- [EXTRACTED INFORMATION]
##############################

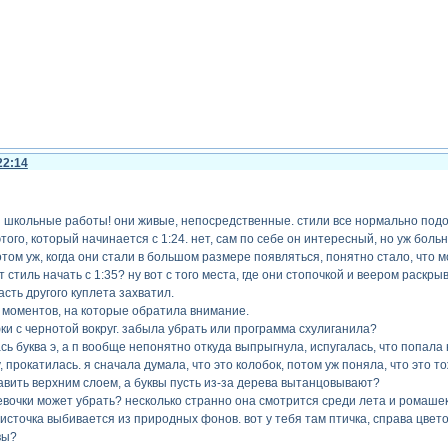
22:14
и школьные работы! они живые, непосредственные. стили все нормально под
этого, который начинается с 1:24. нет, сам по себе он интересный, но уж бол
том уж, когда они стали в большом размере появляться, понятно стало, что мо
стиль начать с 1:35? ну вот с того места, где они стопочкой и веером раскры
асть другого куплета захватил.
 моментов, на которые обратила внимание.
фки с чернотой вокруг. забыла убрать или программа схулиганила?
сь буква э, а п вообще непонятно откуда выпрыгнула, испугалась, что попала 
, прокатилась. я сначала думала, что это колобок, потом уж поняла, что это то
авить верхним слоем, а буквы пусть из-за дерева вытанцовывают?
евочки может убрать? несколько странно она смотрится среди лета и ромашек 
источка выбивается из природных фонов. вот у тебя там птичка, справа цвето
вы?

##############################

- [THE PROBLEM] An exact transcript of the listing is needed, free of pictures.

- [EXERCISE RESPONSE]
22:14
и школьные работы! они живые, непосредственные. стили все нормально под
этого, который начинается с 1:24. нет, сам по себе он интересный, но уж бол
том уж, когда они стали в большом размере появляться, понятно стало, что мо
стиль начать с 1:35? ну вот с того места, где они стопочкой и веером раскры
асть другого куплета захватил.
 моментов, на которые обратила внимание.
фки с чернотой вокруг. забыла убрать или программа схулиганила?
сь буква э, а п вообще непонятно откуда выпрыгнула, испугалась, что попала 
, прокатилась. я сначала думала, что это колобок, потом уж поняла, что это то
авить верхним слоем, а буквы пусть из-за дерева вытанцовывают?
евочки может убрать? несколько странно она смотрится среди лета и ромашек 
источка выбивается из природных фонов. вот у тебя там птичка, справа цвето
вы?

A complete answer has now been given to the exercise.